**WORK TO COMPLETE:** Look for the word "koje" in the data below, and copy every line that holds it.

__________________________________________________

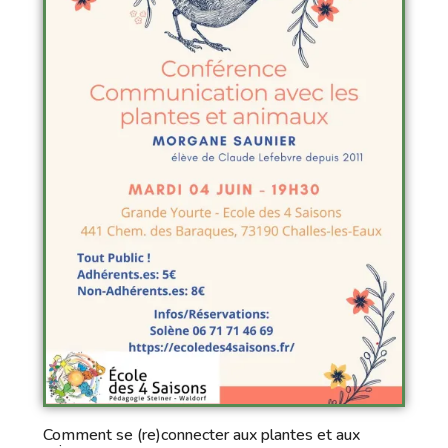
Comment se (re)connecter aux plantes et aux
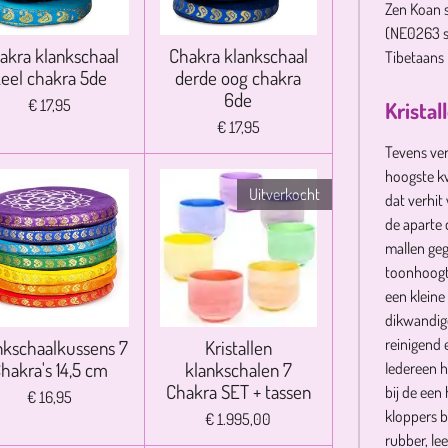
Zen Koan 
(NE0263 s
akra klankschaal
Chakra klankschaal
Tibetaans 
eel chakra 5de
derde oog chakra
6de
€ 17,95
Krista
€ 17,95
Tevens ver
hoogste kw
Uitverkocht
dat verhit
de aparte 
mallen ge
toonhoogt
een kleine
dikwandig
reinigend 
nkschaalkussens 7
Kristallen
hakra's 14,5 cm
klankschalen 7
Iedereen h
Chakra SET + tassen
bij de een
€ 16,95
kloppers b
€ 1.995,00
rubber, le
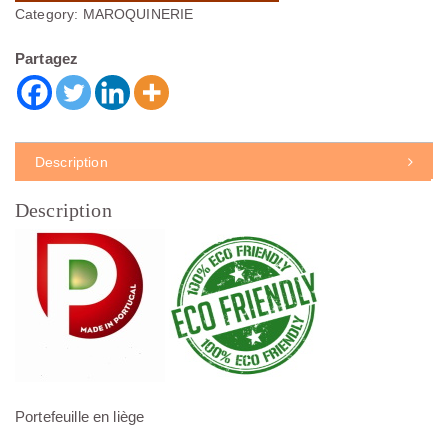
Category:
MAROQUINERIE
Partagez
Description
Description
Portefeuille en liège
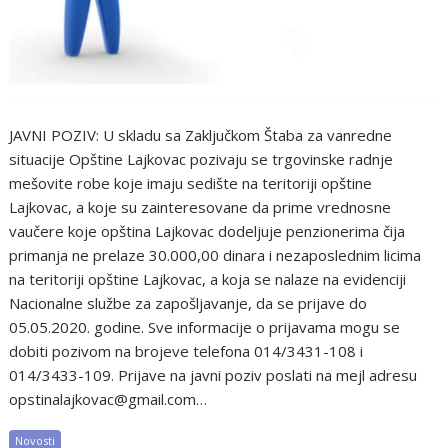
JAVNI POZIV: U skladu sa Zaključkom Štaba za vanredne
situacije Opštine Lajkovac pozivaju se trgovinske radnje
mešovite robe koje imaju sedište na teritoriji opštine
Lajkovac, a koje su zainteresovane da prime vrednosne
vaučere koje opština Lajkovac dodeljuje penzionerima čija
primanja ne prelaze 30.000,00 dinara i nezaposlednim licima
na teritoriji opštine Lajkovac, a koja se nalaze na evidenciji
Nacionalne službe za zapošljavanje, da se prijave do
05.05.2020. godine. Sve informacije o prijavama mogu se
dobiti pozivom na brojeve telefona 014/3431-108 i
014/3433-109. Prijave na javni poziv poslati na mejl adresu
opstinalajkovac@gmail.com…
Novosti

__________________________________________________

**WRITTEN ANSWER:**
mešovite robe koje imaju sedište na teritoriji opštine
Lajkovac, a koje su zainteresovane da prime vrednosne
vaučere koje opština Lajkovac dodeljuje penzionerima čija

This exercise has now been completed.